Required action:
Give the data again exactly as it appears, excluding any pictures.

======== Materials provided ========

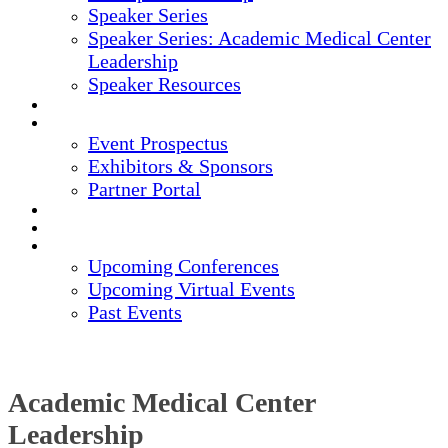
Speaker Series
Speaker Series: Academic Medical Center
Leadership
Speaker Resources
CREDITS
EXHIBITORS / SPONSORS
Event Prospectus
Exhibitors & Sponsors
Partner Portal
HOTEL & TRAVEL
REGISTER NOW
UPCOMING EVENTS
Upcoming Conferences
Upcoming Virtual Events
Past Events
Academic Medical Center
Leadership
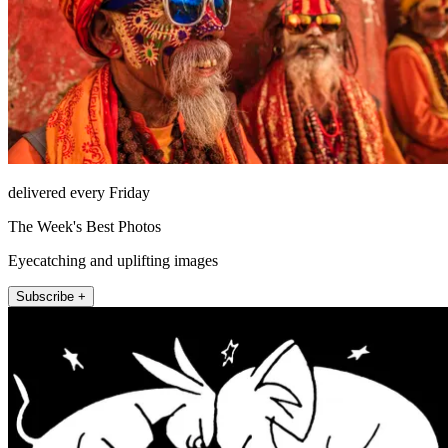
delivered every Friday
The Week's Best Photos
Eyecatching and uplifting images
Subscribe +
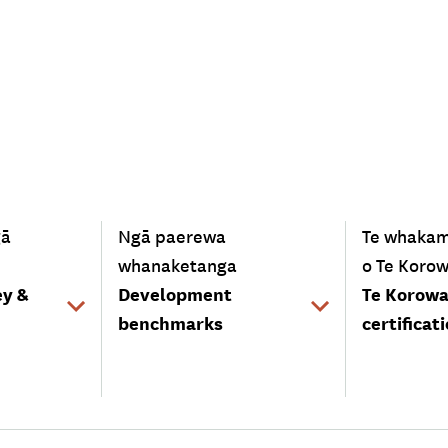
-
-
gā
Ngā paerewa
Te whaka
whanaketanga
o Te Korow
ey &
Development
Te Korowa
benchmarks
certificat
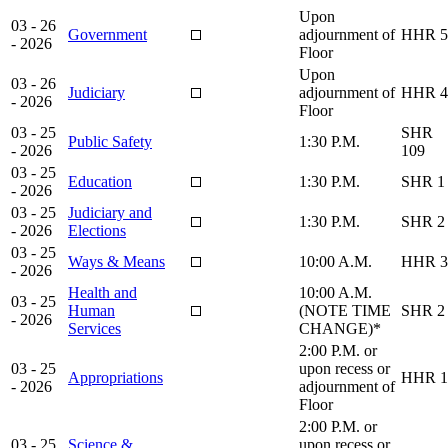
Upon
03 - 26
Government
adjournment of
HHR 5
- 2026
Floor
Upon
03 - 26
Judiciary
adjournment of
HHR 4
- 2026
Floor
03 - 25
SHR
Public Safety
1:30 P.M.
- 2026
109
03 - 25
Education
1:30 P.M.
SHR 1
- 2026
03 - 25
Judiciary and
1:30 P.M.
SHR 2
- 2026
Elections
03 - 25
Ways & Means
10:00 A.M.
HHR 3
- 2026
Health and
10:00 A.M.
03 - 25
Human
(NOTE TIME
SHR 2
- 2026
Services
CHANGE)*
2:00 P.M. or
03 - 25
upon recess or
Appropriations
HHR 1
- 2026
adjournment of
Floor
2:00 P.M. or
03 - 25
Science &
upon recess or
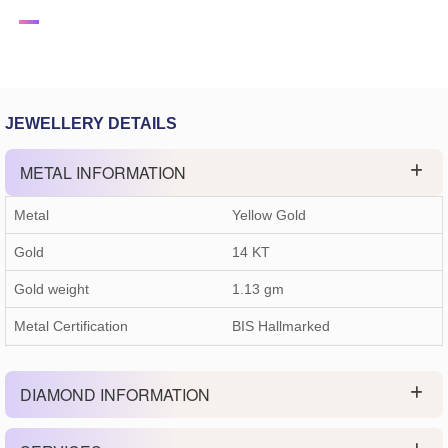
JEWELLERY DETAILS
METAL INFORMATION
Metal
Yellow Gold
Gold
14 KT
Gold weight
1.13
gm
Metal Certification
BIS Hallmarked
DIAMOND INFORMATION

========

Expected answer:
Speaker Series
Speaker Series: Academic Medical Center
Leadership
Speaker Resources
CREDITS
EXHIBITORS / SPONSORS
Event Prospectus
Exhibitors & Sponsors
Partner Portal
HOTEL & TRAVEL
REGISTER NOW
UPCOMING EVENTS
Upcoming Conferences
Upcoming Virtual Events
Past Events
Academic Medical Center
Leadership
delivered every Friday
The Week's Best Photos
Eyecatching and uplifting images
Subscribe +
-
-
gā
Ngā paerewa
Te whaka
whanaketanga
o Te Korow
ey &
Development
Te Korowa
benchmarks
certificat
Upon
03 - 26
Government
adjournment of
HHR 5
- 2026
Floor
Upon
03 - 26
Judiciary
adjournment of
HHR 4
- 2026
Floor
03 - 25
SHR
Public Safety
1:30 P.M.
- 2026
109
03 - 25
Education
1:30 P.M.
SHR 1
- 2026
03 - 25
Judiciary and
1:30 P.M.
SHR 2
- 2026
Elections
03 - 25
Ways & Means
10:00 A.M.
HHR 3
- 2026
Health and
10:00 A.M.
03 - 25
Human
(NOTE TIME
SHR 2
- 2026
Services
CHANGE)*
2:00 P.M. or
03 - 25
upon recess or
Appropriations
HHR 1
- 2026
adjournment of
Floor
2:00 P.M. or
03 - 25
Science &
upon recess or
JEWELLERY DETAILS
METAL INFORMATION
Metal
Yellow Gold
Gold
14 KT
Gold weight
1.13
gm
Metal Certification
BIS Hallmarked
DIAMOND INFORMATION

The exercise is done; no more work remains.